Automatic sealing and air charging device for hollow glass

Abstract

The utility model discloses automatic sealing and air charging device of hollow glass, including inert gas and glass body still include, exhaust port is located glass body upper end, air inlet is located glass body lower extreme, and the sealed cavity is formed between air inlet assembly and air inlet, and inert gas passes sealed cavity, air inlet and enters glass body, and air inlet assembly can block up air inlet. The utility model discloses beneficial effect is, and the sealed area will be formed between the setting of air inlet assembly and air inlet, and the sealing operation is carried out in this sealed area, even if there is time gap between the inflation completion and the blocking, but will not cause the leakage of inert gas.

Description

Technical Field

[0001] This utility model relates to the field of multi-layer glass inflation technology, and more specifically, to an automatic sealing and inflation device for insulating glass. Background Technology

[0002] In existing technologies, such as application number CN202222121082.8, the working method is as follows: "After inflation is completed, the air needle retracts, and finally the conveyor belt is controlled to move the insulating glass out of the working area, and the reserved hole and the vent hole are sealed a second time."

[0003] The time gap between the completion of inflation and the secondary sealing can cause leakage of inert gas inside the insulating glass, resulting in incomplete inflation and affecting the overall production quality. Utility Model Content

[0004] To address the above deficiencies, this utility model provides an automatic sealing and inflation device for insulating glass, thus solving the aforementioned problems.

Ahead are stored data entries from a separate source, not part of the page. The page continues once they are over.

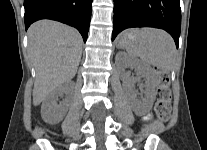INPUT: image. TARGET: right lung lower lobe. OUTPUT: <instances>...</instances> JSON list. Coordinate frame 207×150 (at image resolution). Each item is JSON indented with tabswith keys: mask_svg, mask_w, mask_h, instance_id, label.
Returning <instances> with one entry per match:
<instances>
[{
	"mask_svg": "<svg viewBox=\"0 0 207 150\" xmlns=\"http://www.w3.org/2000/svg\"><path fill=\"white\" fill-rule=\"evenodd\" d=\"M92 0H24L25 28L40 19H52L75 27L87 40Z\"/></svg>",
	"mask_w": 207,
	"mask_h": 150,
	"instance_id": "right-lung-lower-lobe-1",
	"label": "right lung lower lobe"
}]
</instances>
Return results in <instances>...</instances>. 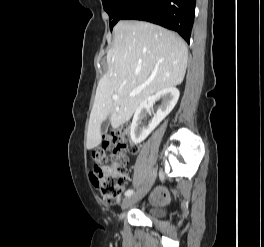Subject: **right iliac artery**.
Segmentation results:
<instances>
[{
    "instance_id": "obj_1",
    "label": "right iliac artery",
    "mask_w": 264,
    "mask_h": 247,
    "mask_svg": "<svg viewBox=\"0 0 264 247\" xmlns=\"http://www.w3.org/2000/svg\"><path fill=\"white\" fill-rule=\"evenodd\" d=\"M132 194H133V190L130 189L125 192V196H130Z\"/></svg>"
}]
</instances>
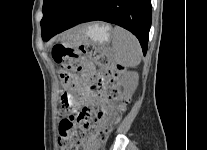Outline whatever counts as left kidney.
<instances>
[{
    "label": "left kidney",
    "mask_w": 207,
    "mask_h": 150,
    "mask_svg": "<svg viewBox=\"0 0 207 150\" xmlns=\"http://www.w3.org/2000/svg\"><path fill=\"white\" fill-rule=\"evenodd\" d=\"M138 73L137 72H127L123 78L124 85V95L129 98L131 94L135 91L138 85Z\"/></svg>",
    "instance_id": "left-kidney-1"
}]
</instances>
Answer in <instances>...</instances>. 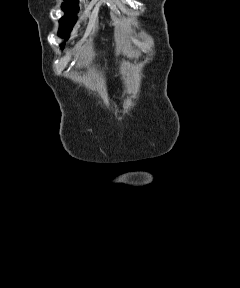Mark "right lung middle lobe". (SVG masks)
<instances>
[{"label":"right lung middle lobe","instance_id":"dd1d6c3e","mask_svg":"<svg viewBox=\"0 0 240 288\" xmlns=\"http://www.w3.org/2000/svg\"><path fill=\"white\" fill-rule=\"evenodd\" d=\"M65 1L66 2L62 5V9L66 13V15L60 19L59 35L61 37H66L69 35L74 24L76 23L77 20L76 13L78 12V7L76 5L78 2L77 0H65Z\"/></svg>","mask_w":240,"mask_h":288}]
</instances>
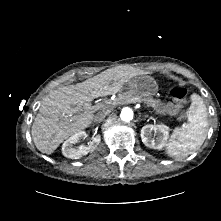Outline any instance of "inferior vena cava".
Instances as JSON below:
<instances>
[{
  "mask_svg": "<svg viewBox=\"0 0 221 221\" xmlns=\"http://www.w3.org/2000/svg\"><path fill=\"white\" fill-rule=\"evenodd\" d=\"M110 110H101L99 111L95 116H94V120L96 122H101L104 120V118L106 117L107 114H109Z\"/></svg>",
  "mask_w": 221,
  "mask_h": 221,
  "instance_id": "1",
  "label": "inferior vena cava"
}]
</instances>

[0005] To achieve the above objectives, the present invention adopts the following technical solution:

[0006] An automatic sealing and gas-filling device for insulating glass includes an inert gas and the glass body, and also includes;

[0007] The exhaust port is located at the upper end of the glass body;

[0008] The air intake is located at the lower end of the glass body;

[0009] The air intake assembly forms a sealed cavity with the air intake port. Inert gas enters the glass body through the sealed cavity and the air intake port. The air intake assembly can block the air intake port.

[0010] Furthermore, it also includes a bracket, with a support platform installed on one side of the bracket, a hydraulic rod installed on the support platform, a C-shaped frame installed at the telescopic end of the hydraulic rod, and support rods installed at both the upper and lower ends of the C-shaped frame.

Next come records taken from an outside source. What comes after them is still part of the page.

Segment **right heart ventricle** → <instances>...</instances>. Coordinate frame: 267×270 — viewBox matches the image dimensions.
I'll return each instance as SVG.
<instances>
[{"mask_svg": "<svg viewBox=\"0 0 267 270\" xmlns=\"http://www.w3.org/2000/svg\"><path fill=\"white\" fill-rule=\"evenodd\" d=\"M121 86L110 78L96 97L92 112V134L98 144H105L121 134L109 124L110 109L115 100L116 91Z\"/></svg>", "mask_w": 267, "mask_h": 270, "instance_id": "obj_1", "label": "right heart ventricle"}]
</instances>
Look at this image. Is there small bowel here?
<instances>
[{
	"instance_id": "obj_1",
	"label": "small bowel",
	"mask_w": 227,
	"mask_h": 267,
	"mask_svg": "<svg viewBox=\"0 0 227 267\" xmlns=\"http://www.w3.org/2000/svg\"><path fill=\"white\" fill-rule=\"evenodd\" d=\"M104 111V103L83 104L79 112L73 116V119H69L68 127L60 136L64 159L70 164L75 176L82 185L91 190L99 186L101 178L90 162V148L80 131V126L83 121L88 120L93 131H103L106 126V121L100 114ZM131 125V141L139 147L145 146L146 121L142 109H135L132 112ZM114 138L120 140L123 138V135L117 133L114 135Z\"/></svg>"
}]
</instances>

[0011] Furthermore, the air intake assembly is installed on the support rod. The air intake assembly includes an L-shaped plate with sealing plates on both sides. Airbag 1 is provided on the opposite surface of the sealing plates. Airbag 2 is provided at both ends of the L-shaped plate. Airbag 1 and airbag 2 are in a connected state. A pipe 1 is installed on airbag 2. High-pressure air inflates airbag 1 and airbag 2 through pipe 1, so that the L-shaped plate and the glass body form a sealed state.

[0012] A second tube is installed on the side wall of the L-shaped plate. Inert gas enters the glass body through the second tube, the sealed cavity, and the air inlet.

[0013] Furthermore, telescopic rods are installed at both the upper and lower ends of the L-shaped frame. Hollow rods are installed at the telescopic ends of the telescopic rods. The hollow rods are aligned with the exhaust port and the air inlet, respectively. The hollow rods pass through the L-shaped plate and are slidably and sealingly connected to the L-shaped plate. A tube is provided on one side of the hollow rod for the flow of adhesive.

[0014] Furthermore, the support is equipped with a conveyor belt, which has a pair of sections. The glass body is placed vertically on the conveyor belt, and the conveyor belt is equipped with limit blocks, so that the glass body can move horizontally while maintaining a vertical position.

[0015] The beneficial effects of this utility model are: by setting the air intake component, a sealed area is formed between it and the air intake port, and the sealing operation is carried out in this sealed area. Even if there is a time gap between the completion of inflation and sealing, it will not cause leakage of inert gas.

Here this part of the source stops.